It looks like the security setup using the WebSecurityConfigurerAdapter is overwritten when I use ResourceServerConfigurerAdapter.

@Configuration
@EnableResourceServer
public class OAuth2ResourceConfig extends ResourceServerConfigurerAdapter {

    private TokenExtractor tokenExtractor = new BearerTokenExtractor();

    @Override
    public void configure(HttpSecurity http) throws Exception {
        http
                .addFilterAfter(contextClearer(), AbstractPreAuthenticatedProcessingFilter.class)
                .authorizeRequests()
                .anyRequest().authenticated().and().httpBasic();
    }

    private OncePerRequestFilter contextClearer() {
        return new OncePerRequestFilter() {
            @Override
            protected void doFilterInternal(HttpServletRequest request, HttpServletResponse response, FilterChain filterChain) throws ServletException, IOException {
                if (tokenExtractor.extract(request) == null) {
                    SecurityContextHolder.clearContext();
                }
                filterChain.doFilter(request, response);
            }
        };
    }

@Component
public class CustomWebSecurityConfigurerAdapter extends WebSecurityConfigurerAdapter {

    private final AuthenticationManager authenticationManager;

    @Autowired
    public CustomWebSecurityConfigurerAdapter(AuthenticationManager authenticationManager) {
        this.authenticationManager = authenticationManager;
    }

    @Override
    protected void configure(AuthenticationManagerBuilder auth) throws Exception {
        auth
                .parentAuthenticationManager(authenticationManager);
    }

    @Override
    protected void configure(HttpSecurity http) throws Exception {
        http
                .formLogin()
                    .loginPage("/login").permitAll()
                .and()
                    .authorizeRequests().antMatchers(HttpMethod.OPTIONS, "/**").permitAll()
                .and()
                    .requestMatchers().antMatchers("/login", "/oauth/authorize", "/oauth/confirm_access")
                .and()
                    .authorizeRequests().anyRequest().authenticated();
    }
}

This is code taken from a few different examples, so they might not mix that well. But I can't find a good documentation/example list for OAuth2 (unlike Spring Boot which has a awesome documentation), so I'm having problems understanding how thye all fit together. If I don't add the loginForm to the ResourceServerConfigurerAdapter, it will just give me unauthorized. But I defined it in the WebSecurityConfigurererAdapter as permitAll().

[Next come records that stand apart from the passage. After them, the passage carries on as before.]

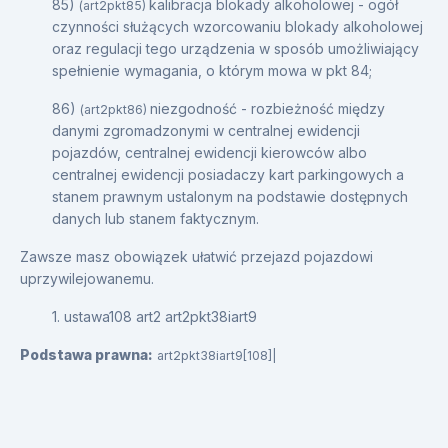
85)
kalibracja blokady alkoholowej - ogół
(art2pkt85)
czynności służących wzorcowaniu blokady alkoholowej
oraz regulacji tego urządzenia w sposób umożliwiający
spełnienie wymagania, o którym mowa w pkt 84;
86)
niezgodność - rozbieżność między
(art2pkt86)
danymi zgromadzonymi w centralnej ewidencji
pojazdów, centralnej ewidencji kierowców albo
centralnej ewidencji posiadaczy kart parkingowych a
stanem prawnym ustalonym na podstawie dostępnych
danych lub stanem faktycznym.
Zawsze masz obowiązek ułatwić przejazd pojazdowi
uprzywilejowanemu.
1. ustawa108 art2 art2pkt38iart9
Podstawa prawna:
art2pkt38iart9[108]|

This is the AuthorizationServerConfigurerAdapter:

@Configuration
@EnableAuthorizationServer
public class OAuth2AuthorizationConfig extends AuthorizationServerConfigurerAdapter {

    @Autowired
    private AuthenticationManager authenticationManager;

    @Autowired
    private JwtAccessTokenConverter jwtAccessTokenConverter;

    @Override
    public void configure(ClientDetailsServiceConfigurer clients) throws Exception {
        clients.inMemory()
                .withClient("acme")
                .secret("acmesecret")
                .authorizedGrantTypes("authorization_code", "refresh_token",
                        "password").scopes("openid");
    }

    @Override
    public void configure(AuthorizationServerEndpointsConfigurer endpoints)  throws Exception {
        endpoints.authenticationManager(authenticationManager).accessTokenConverter(jwtAccessTokenConverter);
    }

    @Override
    public void configure(AuthorizationServerSecurityConfigurer oauthServer) throws Exception {
        oauthServer.tokenKeyAccess("permitAll()").checkTokenAccess("isAuthenticated()");
    }
}

Anything I'm doing wrong? Do I have to setup all the security within the ResourceServerConfigurerAdapter? Do I even need the WebSecurityConfigurerAdapter anymore?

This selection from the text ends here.